Senghor’s Negritude is a reaction, and an alternative. It is ‘a certain way of conceiving life and of living it’; one that is different from that of Europe. Senghor calls it ‘nothing more or less than…the African personality’, and equates it to mean ‘no different from the black personality’. In doing so, he creates a ‘black world’ which is characterized by ‘the sum of the cultural values’ that are innate to an African-ness or black-ness.
In other words, Senghor essentializes Negritude and compartmentalizes the world. First, he creates a ‘black essence’ due to which his Negritude becomes exclusionary- towards those that don’t have the innate way of being African. Because an innate essence also suggests a fixedness, the exclusion tends to be permanent. Second, he adds to the binaries of black and white, and emotion and reason- the binary of rhythm and order. He places Negritude in stark contrast to Europe’s ‘static, objective, dichotomic, dualistic’ philosophy. In doing so, he does not rid the relationship between the European and the African of existing binaries.
But is it fair to say, that his Negritude is ahistorical? That in creating binaries, Senghor is no different than the whites? That he is repeating the European mistake? I believe, no.
If Negritude is to be understood as ‘the sum of the cultural values of the black world’, then it will be unfair to say that Negritude is ahistorical. Because in saying so, the assumption is that the African culture is static and cannot evolve. To Senghor, African culture is alive, thriving, and moving. An essence is innate and fixed, but a culture is not. In this way, Senghor’s Negritude can be essentialist but historical at the same time. Dismissing it as ahistorical defeats the purpose of Negritude itself, because it feeds back into Europe’s notion of Africa as having no past prior to what Europe saw.

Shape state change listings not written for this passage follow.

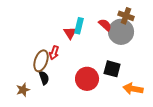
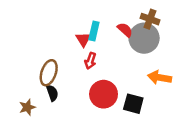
red arrow: (54, 53) -> (90, 61), moved
black square: (112, 69) -> (133, 104), moved
orange arrow: (133, 89) -> (160, 77), moved

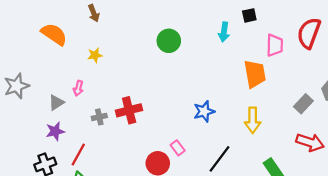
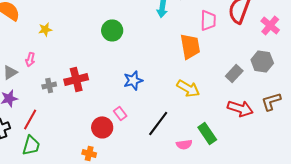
green circle: (169, 41) -> (112, 30), moved
blue star: (204, 111) -> (133, 80), moved
yellow arrow: (253, 120) -> (188, 88), turned -60

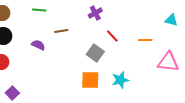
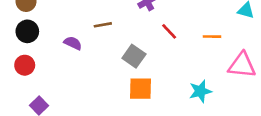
gray square: (95, 53) -> (134, 56), moved
cyan star: (120, 80) -> (200, 91), moved

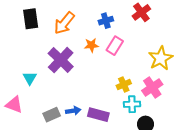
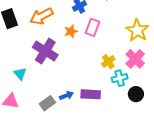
orange arrow: (64, 23) -> (41, 16), turned 35

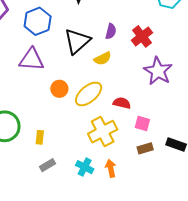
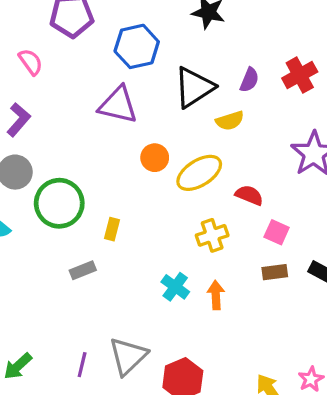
red cross: (142, 36) -> (300, 75), moved
yellow cross: (103, 132) -> (212, 235), size x0.7
gray rectangle: (48, 165) -> (83, 270), moved

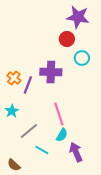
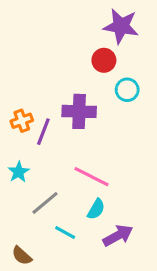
orange cross: (14, 78) -> (22, 121), turned 32
pink line: (59, 114) -> (91, 177), turned -45
purple arrow: (76, 152) -> (118, 236), turned 84

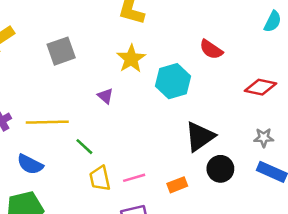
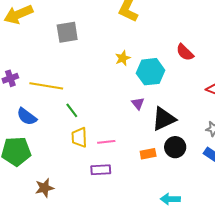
yellow star: (131, 59) -> (123, 58), moved, size x0.7
purple triangle: (105, 96) -> (138, 103), moved
orange rectangle: (177, 185) -> (148, 154), moved

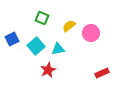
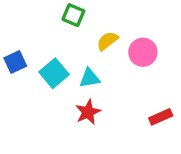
green square: (42, 18) -> (73, 15), moved
red star: (48, 70) -> (88, 112), moved

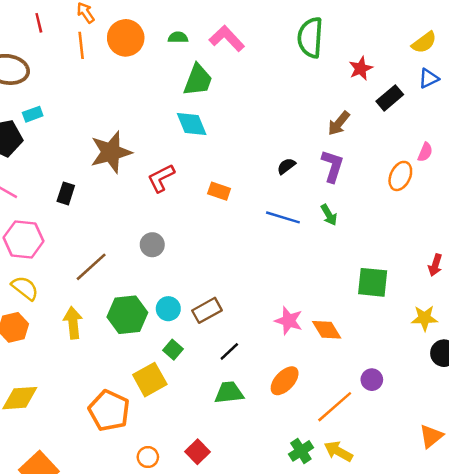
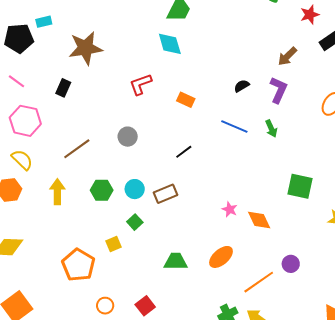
brown star: (111, 152) -> (85, 48), moved
green hexagon: (127, 315) -> (102, 190), size x0.7
pink star: (289, 321) -> (230, 209), size x0.7
black line: (229, 351) -> (184, 152), moved
yellow square: (150, 380) -> (114, 244), size x0.6

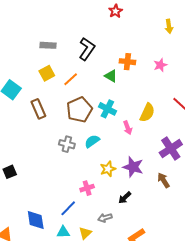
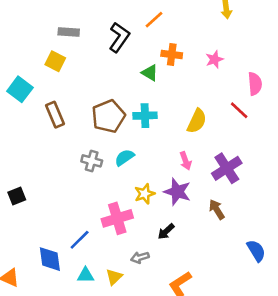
yellow square: (47, 73) -> (55, 61), moved, turned -35
orange line: (71, 79) -> (154, 20), moved
cyan cross: (107, 109) -> (145, 116), turned -30
pink arrow: (128, 128) -> (186, 161), moved
pink cross: (87, 188) -> (117, 218), size x1.6
blue line: (68, 208) -> (80, 240), moved

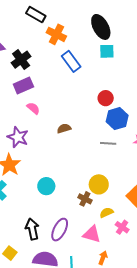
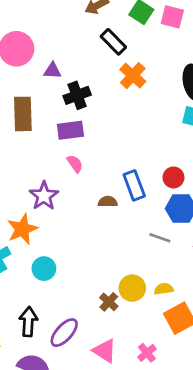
blue rectangle: (71, 61) -> (134, 185), moved
cyan circle: (46, 186) -> (44, 269), moved
yellow semicircle: (106, 213) -> (164, 289), moved

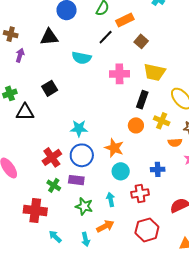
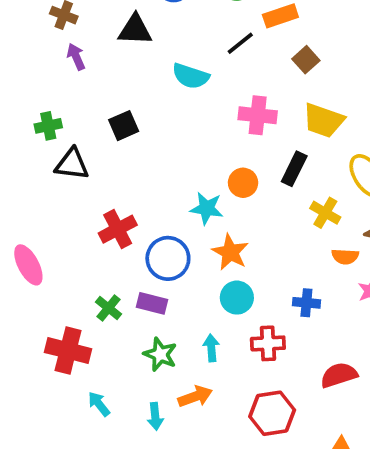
purple arrow: (20, 55) -> (76, 57), turned -48
orange circle: (136, 125) -> (243, 183), moved
cyan star: (79, 128) -> (207, 208), moved
red cross: (52, 157) -> (118, 229), moved

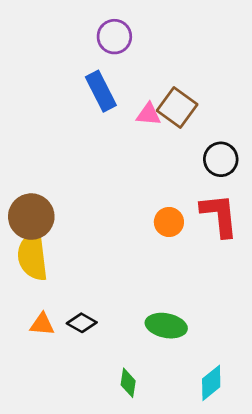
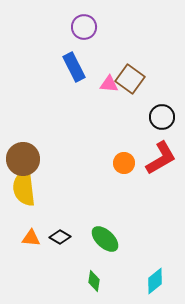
red L-shape: (219, 215) -> (161, 158), turned 66
green ellipse: (166, 326) -> (105, 239), moved, turned 32

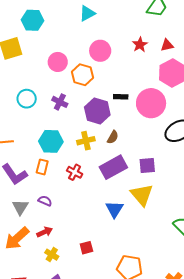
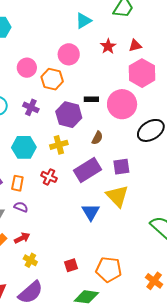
cyan triangle: (87, 13) -> (83, 21), moved
brown semicircle: (113, 137) -> (97, 138), moved
orange rectangle: (42, 167) -> (17, 183), moved
red square: (86, 248) -> (71, 265), moved

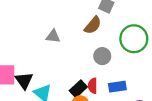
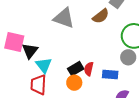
gray triangle: (53, 36) -> (64, 18), size x1.6
gray circle: (102, 56) -> (128, 57), moved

Although Senghor’s framework of Negritude is based on binaries, it is not the same as the binaries that Europe created. The problem lies not in seeing oneself in relation to another. Instead, it lies in the negative connotation. When the West compartmentalized the world into modern and backward, rational and mythical, and subject and object, it placed the black man lower than the white man. It was through the negation of the black man that the white man was born. However, when Senghor compartmentalizes, he does not negate or dehumanize the white man. Rather, he seeks to find a collective conscience of the colonized African in order to use it to challenge West’s value judgement about the non-West.
Since Europe spoke of non-Europe as a homogenous group of people who had a backward essence that was rooted in myth and superstition, Senghor reclaims this essence and inverts it. He uses it to claim that the African rhythm sets into motion a life of ‘pure harmony’ whereby man, God, and nature connect with each other in a manner that European civilization cannot. Although he speaks through the binaries and in relation to the West, it is unfair to say that his use of binaries serve to reaffirm the function of the West’s binaries. Instead, his compartmentalization breaks the old compartmentalization, and allows for a new possibility. It tries to accommodate black skins. He is not repeating the European mistake. He is not dividing through difference. Rather, he finds ‘affirmation’ and ‘self-confirmation’ in uniqueness. Negritude, then can be read as an attempt to find; in the words of Gandhi; ‘unity in diversity’.
However, for me, the important question is not whether Senghor only inverts the roles in otherization while continuing to thrive on a system of negation of the other or not. Instead, what is most important to ask is that who is always on the receiving end of negation and otherization? The women. In creating a black world with a unique black essence, Senghor claims to make space for all blacks that have been marginalized by the whites. But he assumes that every woman from the African and black diaspora will exist within a black essence. If he repeats a European mistake, then it’s this- he excludes and keeps the women on the margins.